*Work order:* Give the lines again exactly as they appear, beginning at the one with "Behavioral Directions Gives Back" and ending at the last line of the records.

### Listed entries

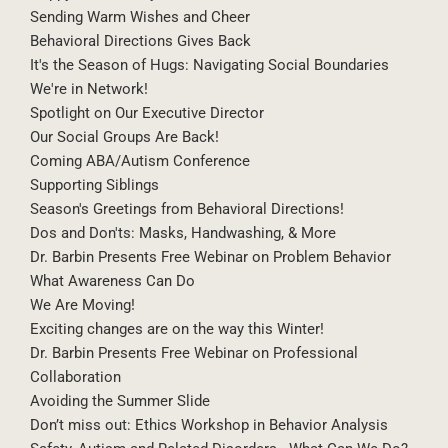
Sending Warm Wishes and Cheer
Behavioral Directions Gives Back
It's the Season of Hugs: Navigating Social Boundaries
We're in Network!
Spotlight on Our Executive Director
Our Social Groups Are Back!
Coming ABA/Autism Conference
Supporting Siblings
Season's Greetings from Behavioral Directions!
Dos and Don'ts: Masks, Handwashing, & More
Dr. Barbin Presents Free Webinar on Problem Behavior
What Awareness Can Do
We Are Moving!
Exciting changes are on the way this Winter!
Dr. Barbin Presents Free Webinar on Professional
Collaboration
Avoiding the Summer Slide
Don’t miss out: Ethics Workshop in Behavior Analysis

######

*Result for this task:*
Behavioral Directions Gives Back
It's the Season of Hugs: Navigating Social Boundaries
We're in Network!
Spotlight on Our Executive Director
Our Social Groups Are Back!
Coming ABA/Autism Conference
Supporting Siblings
Season's Greetings from Behavioral Directions!
Dos and Don'ts: Masks, Handwashing, & More
Dr. Barbin Presents Free Webinar on Problem Behavior
What Awareness Can Do
We Are Moving!
Exciting changes are on the way this Winter!
Dr. Barbin Presents Free Webinar on Professional
Collaboration
Avoiding the Summer Slide
Don’t miss out: Ethics Workshop in Behavior Analysis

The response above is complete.